On a similar note, my dad tells a story about my maternal grandmother. My mum is one of eight children, and, knowing my uncles and aunts, it must have been a pretty lively household. But, I’m told there always seemed to be guests staying at my grandparents’ house. Either students from the university, or people passing through. My dad once asked my grandmother, why do you always have guests coming through when you have such a big family? My grandmother said that she did that because there was nothing so self-satisfied as a big catholic family. With so many people and so much going on, you could easily find yourself getting caught up in family life and forget about other people, the world outside.
I think each of these stories – the Rector, my friend and my grandmother – are examples of people who don’t want their lives to lose their flavour. Each of them has that sense that charity, like so many other things, is a case of: use it or lose it. Being involved preserves our lives. Involvement is the salt.
There can be a temptation when it comes to charity to abdicate rather than delegate the task. We can donate money to charities, pay our taxes or even simply throw our hands in the air at the complexity of a task. But our first reading is a reminder of the basic, simple things, the foundational acts of charity that we cannot abdicate, cannot abdicate without losing our sense of another’s humanity, and therefore cannot abdicate without losing our own humanity. Feed the hungry. Shelter the homeless. Clothe the naked. These are all things we can all do.

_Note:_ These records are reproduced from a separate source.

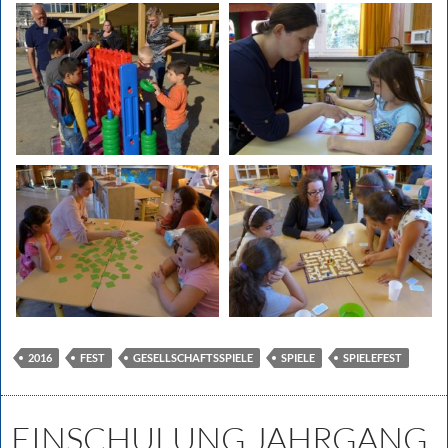
2016
FEST
GESELLSCHAFTSSPIELE
SPIELE
SPIELEFEST
EINSCHULUNG JAHRGANG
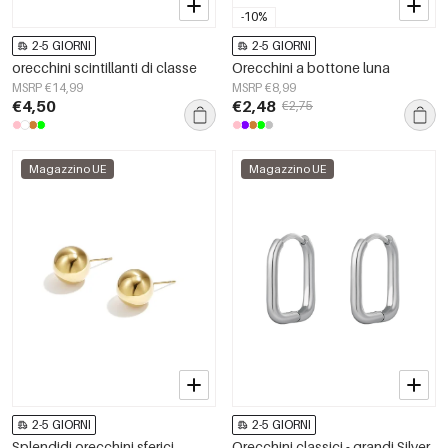
-10%
2-5 GIORNI
2-5 GIORNI
orecchini scintillanti di classe
Orecchini a bottone luna
MSRP €14,99
MSRP €8,99
€4,50
€2,48
€2,75
Magazzino UE
Magazzino UE
2-5 GIORNI
2-5 GIORNI
Splendidi orecchini sferici
Orecchini classici - grandi Silver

Now, I am not saying that we shouldn’t think about the bigger, social problems. Responding to one beggar should make us consider bigger issues. But it should not make us forget or ignore the person right in front of us. In fact, it is paying attention to the person right in front of us, being involved at the grassroots level, that forms a society in which people feel a personal responsibility to do something, and also actually understand the issues. And it is just such a society that is more likely to deal with the big issues effectively.

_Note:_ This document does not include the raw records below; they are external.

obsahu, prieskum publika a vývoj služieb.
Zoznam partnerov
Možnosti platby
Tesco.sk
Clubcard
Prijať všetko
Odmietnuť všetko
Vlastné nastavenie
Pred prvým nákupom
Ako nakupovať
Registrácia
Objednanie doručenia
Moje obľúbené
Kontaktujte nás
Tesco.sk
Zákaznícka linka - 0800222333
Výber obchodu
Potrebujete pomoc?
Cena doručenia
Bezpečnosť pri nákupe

This is one of the reasons why the principle of subsidiarity is so fundamental to catholic social teaching. Subsidiarity is the idea that you only go up the chain of command if you really need to. That is: where something can be addressed at a family level, you don’t push it up to a street-level. Where something can be addressed at a local level, you don’t push it up to a state level. In fact, the principle of subsidiarity states that that the higher levels only exist in order to serve the local levels. They exist to do what the lower levels cannot. The principle of subsidiarity therefore helps us retain our flavour by encouraging involvement, and so it helps to preserve our humanity.
So, in our Mass today, let us think about how salty our choices are. Are we involved at that basic level of charity on which everything depends? Or have we out-sourced this most fundamental aspect of our humanity?